Uno dei problemi di questo paese, primo ministro in testa a tutti,(le minuscole sono una scelta)  è la continua delegittimazione di tutti verso tutti con i media a fare da amplificatori e aizzatori della rissa, salvo rare eccezioni.

E' ovvio che la sentenza sia esagerata e quel giudice verrà certamente smentito dai gradi successivi di giudizio, che garantiscono al nostro ordinamento il prevalere di ciò che è giusto ed il più possibile imparziale, fino a che la condanna non è definitiva finchè non passa in "giudicato".

Ho trovato e continuo a trovare cinico il nesso tra la morte degli operai, la sentenza e il problema degli investitori stranieri e mi domando se il tema sia davvero questo o se invece il problema degli investimenti non sia legato a norme severe e al fatto che vengano fatte rispettare: in Germania non credo siano più teneri e in caso di incidente, indagine, processo e accertate le responsabilità, siano più teneri, per non parlare degli USA dove anche il medico condotto di un paesino ha ben chiaro che ogni suo gesto è gravato da responsabilità legali e formali enormi.

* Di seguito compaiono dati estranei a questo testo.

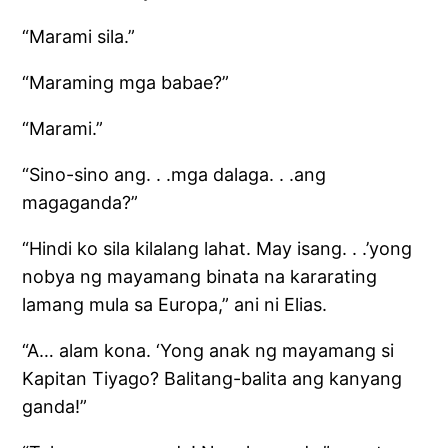
“Marami sila.”
“Maraming mga babae?”
“Marami.”
“Sino-sino ang. . .mga dalaga. . .ang
magaganda?”
“Hindi ko sila kilalang lahat. May isang. . .’yong
nobya ng mayamang binata na kararating
lamang mula sa Europa,” ani ni Elias.
“A… alam kona. ‘Yong anak ng mayamang si
Kapitan Tiyago? Balitang-balita ang kanyang
ganda!”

Il nostro problema è proprio l'opposto: che ogni giorno, dalla scuola alle istituzioni locali, dal parlamento alla televisione, è un continuo delegittimare e invalidare ciò che si è deciso e come possiamo ottenere la fiducia di investitori per un sistema paese che proprio sulle norme, le regole, i meccanismi di funzionamento elementari della vita civile, non ha certezze e non le sa offrire e non perde occasioni per ribadire che il rispetto della legge sia in fondo opinabile, a seconda delle situazioni.

 

Macché applausi!

Leggo degli applausi di Confindustria al manager della Thyssen condannato e trovo la cosa vergognosa: in nessun altro paese industrializzato, o quantomeno civile,  sarebbe accaduta una cosa del genere.

Primo perché una sentenza della magistratura non si applaude o non si fischia, secondo perché se il modello di sviluppo è quello dei paesi del terzo mondo in cui la manodopera va usata senza regole è meglio che Confindustria lo dica, almeno non ci stupiremo a dover competere con il Pakistan nella cucitura dei palloni affidata ai bambini: si sa, è un modo come un altro per attirare capitali di investitori stranieri.